- _Assignment_
From the line with "important to have a great CV and be" to the line with "Associate Advisor", retype each line exactly as it stands in the records below, but skip the pictures.

Source data:
-.-.-
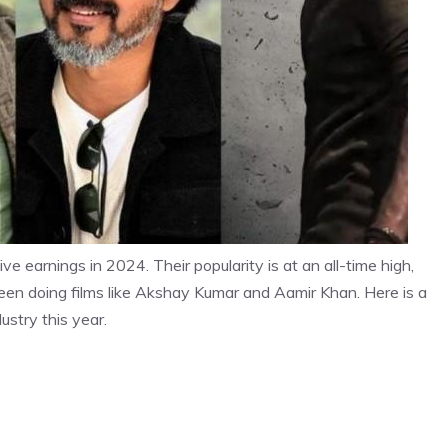
ve earnings in 2024. Their popularity is at an all-time high,
een doing films like Akshay Kumar and Aamir Khan. Here is a
ustry this year.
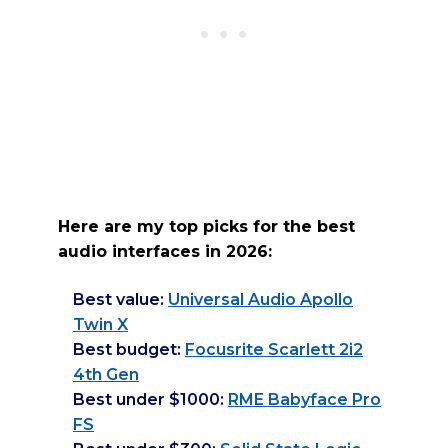
Here are my top picks for the best
audio interfaces in 2026:
Best value:
Universal Audio Apollo
Twin X
Best budget:
Focusrite Scarlett 2i2
4th Gen
Best under $1000:
RME Babyface Pro
FS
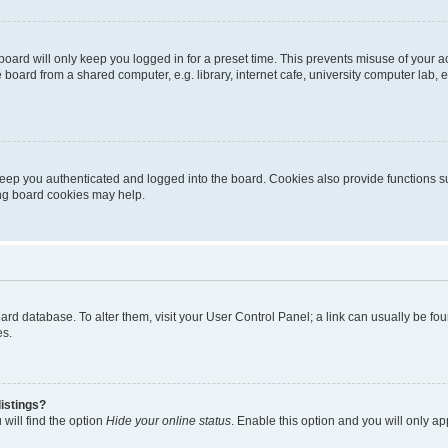
oard will only keep you logged in for a preset time. This prevents misuse of your 
oard from a shared computer, e.g. library, internet cafe, university computer lab, e
eep you authenticated and logged into the board. Cookies also provide functions s
ting board cookies may help.
 board database. To alter them, visit your User Control Panel; a link can usually be 
es.
istings?
will find the option
Hide your online status
. Enable this option and you will only a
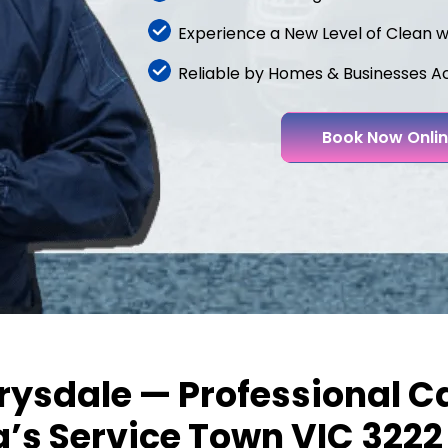
Experience a New Level of Clean 
Reliable by Homes & Businesses A
Book Now Onli
rysdale — Professional Ca
a’s Service Town VIC 3222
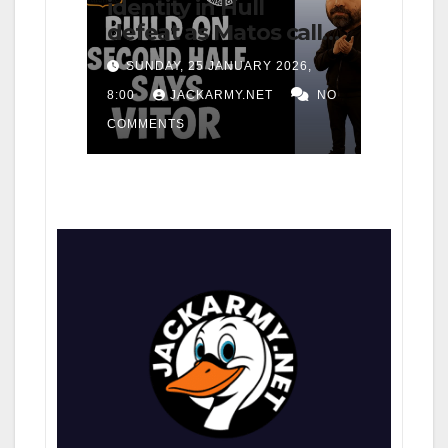
identity in Hull
defeat as Matos calls
for consistency
SUNDAY, 25 JANUARY 2026,
8:00
JACKARMY.NET
NO
COMMENTS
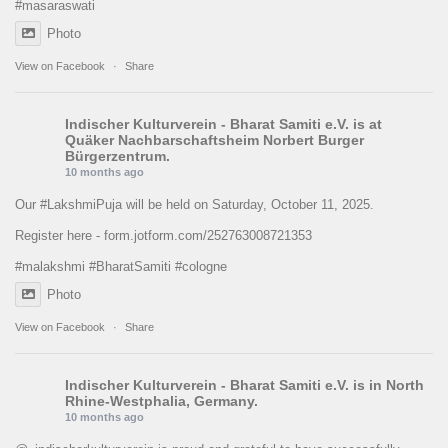
#masaraswati
Photo
View on Facebook
·
Share
Indischer Kulturverein - Bharat Samiti e.V.
is at
Quäker Nachbarschaftsheim Norbert Burger
Bürgerzentrum.
10 months ago
Our
#LakshmiPuja
will be held on Saturday, October 11, 2025.
Register here -
form.jotform.com/252763008721353
#malakshmi
#BharatSamiti
#cologne
Photo
View on Facebook
·
Share
Indischer Kulturverein - Bharat Samiti e.V.
is in North
Rhine-Westphalia, Germany.
10 months ago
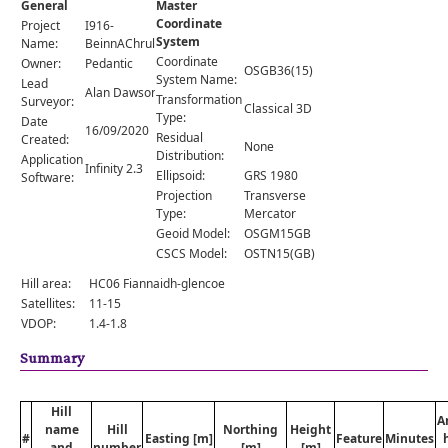
General
Master
Comments
Coordinate
Project
I916-
System
Orders
Name:
BeinnAChrulaiste
Coordinate
Owner:
Pedantic
OSGB36(15)
System Name:
Lead
Alan Dawson
Transformation
Surveyor:
Classical 3D
Type:
Date
16/09/2020
Residual
Created:
None
Distribution:
Application
Infinity 2.3
Ellipsoid:
GRS 1980
Software:
Projection
Transverse
Type:
Mercator
Geoid Model:
OSGM15GB
CSCS Model:
OSTN15(GB)
Hill area:
HC06 Fiannaidh-glencoe
Satellites:
11-15
VDOP:
1.4-1.8
Summary
Hill
A
name
Hill
Northing
Height
#
Easting [m]
Feature
Minutes
and
number
[m]
[m]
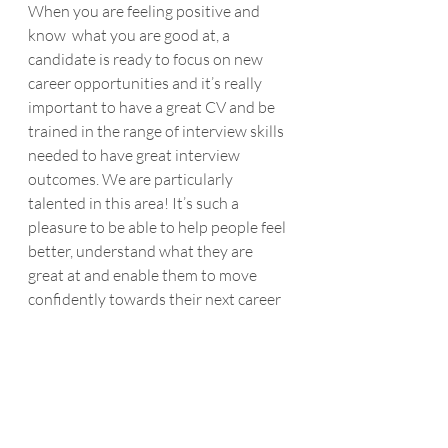
When you are feeling positive and 
know  what you are good at, a 
candidate is ready to focus on new 
career opportunities and it’s really 
important to have a great CV and be  
trained in the range of interview skills 
needed to have great interview 
outcomes. We are particularly 
talented in this area! It’s such a 
pleasure to be able to help people feel 
better, understand what they are 
great at and enable them to move 
confidently towards their next career 
opportunity.
Recent Posts
See All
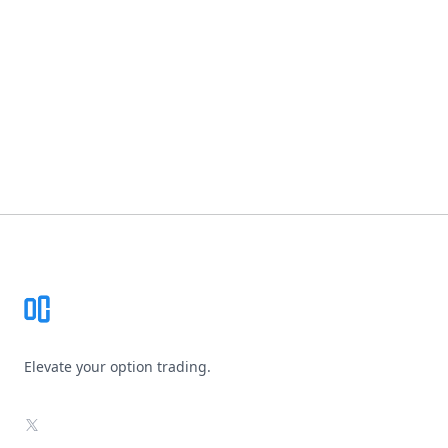
Footer
Elevate your option trading.
X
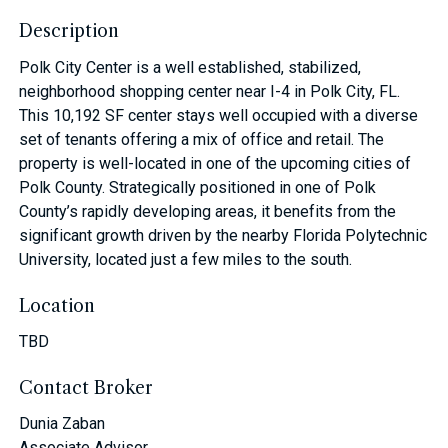
Description
Polk City Center is a well established, stabilized,
neighborhood shopping center near I-4 in Polk City, FL.
This 10,192 SF center stays well occupied with a diverse
set of tenants offering a mix of office and retail. The
property is well-located in one of the upcoming cities of
Polk County. Strategically positioned in one of Polk
County’s rapidly developing areas, it benefits from the
significant growth driven by the nearby Florida Polytechnic
University, located just a few miles to the south.
Location
TBD
Contact Broker
Dunia Zaban
Associate Advisor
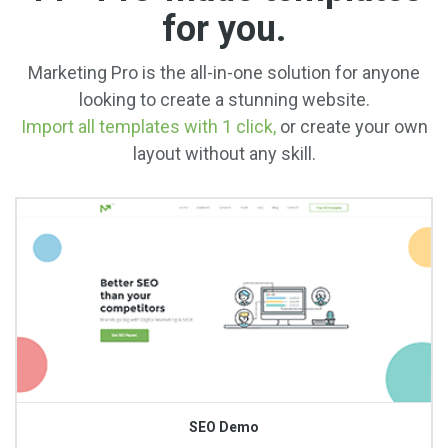
for you.
Marketing Pro is the all-in-one solution for anyone
looking to create a stunning website.
Import all templates with 1 click,
or create your own
layout without any skill.
SEO Demo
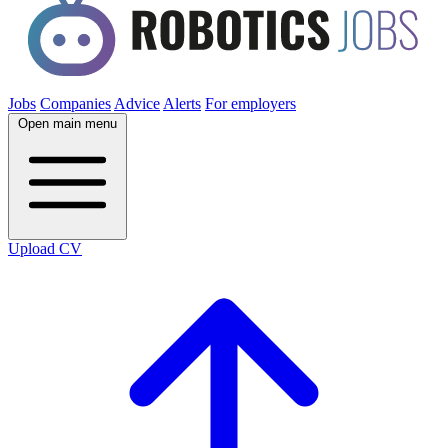
Jobs
Companies
Advice
Alerts
For employers
Open main menu
Upload CV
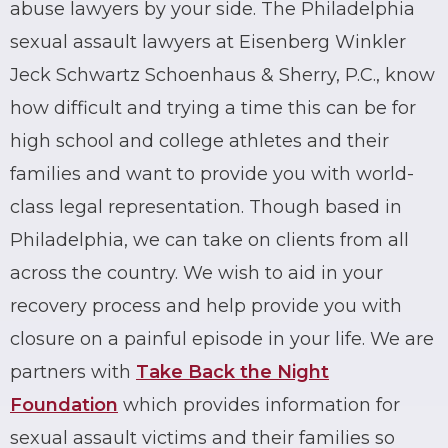
abuse lawyers by your side. The Philadelphia
sexual assault lawyers at Eisenberg Winkler
Jeck Schwartz Schoenhaus & Sherry, P.C., know
how difficult and trying a time this can be for
high school and college athletes and their
families and want to provide you with world-
class
legal representation
. Though based in
Philadelphia, we can take on clients from all
across the country. We wish to aid in your
recovery process and help provide you with
closure on a painful episode in your life. We are
partners with
Take Back the Night
Foundation
which provides information for
sexual assault victims and their families so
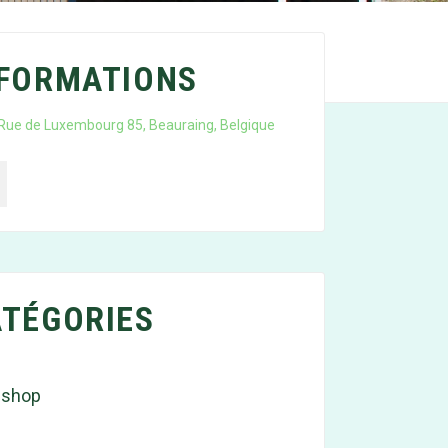
NFORMATIONS
Rue de Luxembourg 85, Beauraing, Belgique
TÉGORIES
 shop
-.-.-
- _Exercise response_
important to have a great CV and be  
trained in the range of interview skills 
needed to have great interview 
outcomes. We are particularly 
talented in this area! It’s such a 
pleasure to be able to help people feel 
better, understand what they are 
great at and enable them to move 
confidently towards their next career 
opportunity.
Recent Posts
See All
Footer
Elevate your option trading.
X
Description
Polk City Center is a well established, stabilized,
neighborhood shopping center near I-4 in Polk City, FL.
This 10,192 SF center stays well occupied with a diverse
set of tenants offering a mix of office and retail. The
property is well-located in one of the upcoming cities of
Polk County. Strategically positioned in one of Polk
County’s rapidly developing areas, it benefits from the
significant growth driven by the nearby Florida Polytechnic
University, located just a few miles to the south.
Location
TBD
Contact Broker
Dunia Zaban
Associate Advisor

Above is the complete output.